Stored data entries
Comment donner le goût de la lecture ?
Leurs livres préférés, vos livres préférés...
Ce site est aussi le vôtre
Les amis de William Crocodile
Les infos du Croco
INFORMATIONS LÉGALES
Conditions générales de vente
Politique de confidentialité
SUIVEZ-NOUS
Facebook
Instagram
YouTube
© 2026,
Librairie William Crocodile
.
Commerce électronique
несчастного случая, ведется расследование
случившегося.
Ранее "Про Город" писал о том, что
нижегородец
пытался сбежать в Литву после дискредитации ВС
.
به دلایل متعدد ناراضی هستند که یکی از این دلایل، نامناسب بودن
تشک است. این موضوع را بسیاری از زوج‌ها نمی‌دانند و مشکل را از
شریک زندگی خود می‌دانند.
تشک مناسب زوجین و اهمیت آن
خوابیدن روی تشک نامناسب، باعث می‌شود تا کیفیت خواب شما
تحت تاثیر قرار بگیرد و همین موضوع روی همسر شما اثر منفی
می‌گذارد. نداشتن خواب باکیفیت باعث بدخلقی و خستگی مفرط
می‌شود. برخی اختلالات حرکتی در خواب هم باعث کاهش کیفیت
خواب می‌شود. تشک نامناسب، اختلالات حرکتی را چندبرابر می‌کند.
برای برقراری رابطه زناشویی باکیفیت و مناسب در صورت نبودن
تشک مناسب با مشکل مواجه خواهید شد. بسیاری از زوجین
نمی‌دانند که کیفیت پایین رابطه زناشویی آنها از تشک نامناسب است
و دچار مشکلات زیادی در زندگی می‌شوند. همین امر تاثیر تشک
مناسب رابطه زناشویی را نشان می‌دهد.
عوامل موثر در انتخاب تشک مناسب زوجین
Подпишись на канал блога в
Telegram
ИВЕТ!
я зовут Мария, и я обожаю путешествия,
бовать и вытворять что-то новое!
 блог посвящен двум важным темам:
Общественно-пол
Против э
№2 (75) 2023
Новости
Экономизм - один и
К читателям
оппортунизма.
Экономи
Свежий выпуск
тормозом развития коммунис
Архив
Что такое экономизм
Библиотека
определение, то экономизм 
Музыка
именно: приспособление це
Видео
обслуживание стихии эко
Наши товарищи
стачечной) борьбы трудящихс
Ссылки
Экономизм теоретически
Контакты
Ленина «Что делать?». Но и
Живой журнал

Your assignment
Write out every line of the data that holds the word "زناشویی".

Result of this exercise
برای برقراری رابطه زناشویی باکیفیت و مناسب در صورت نبودن
نمی‌دانند که کیفیت پایین رابطه زناشویی آنها از تشک نامناسب است
مناسب رابطه زناشویی را نشان می‌دهد.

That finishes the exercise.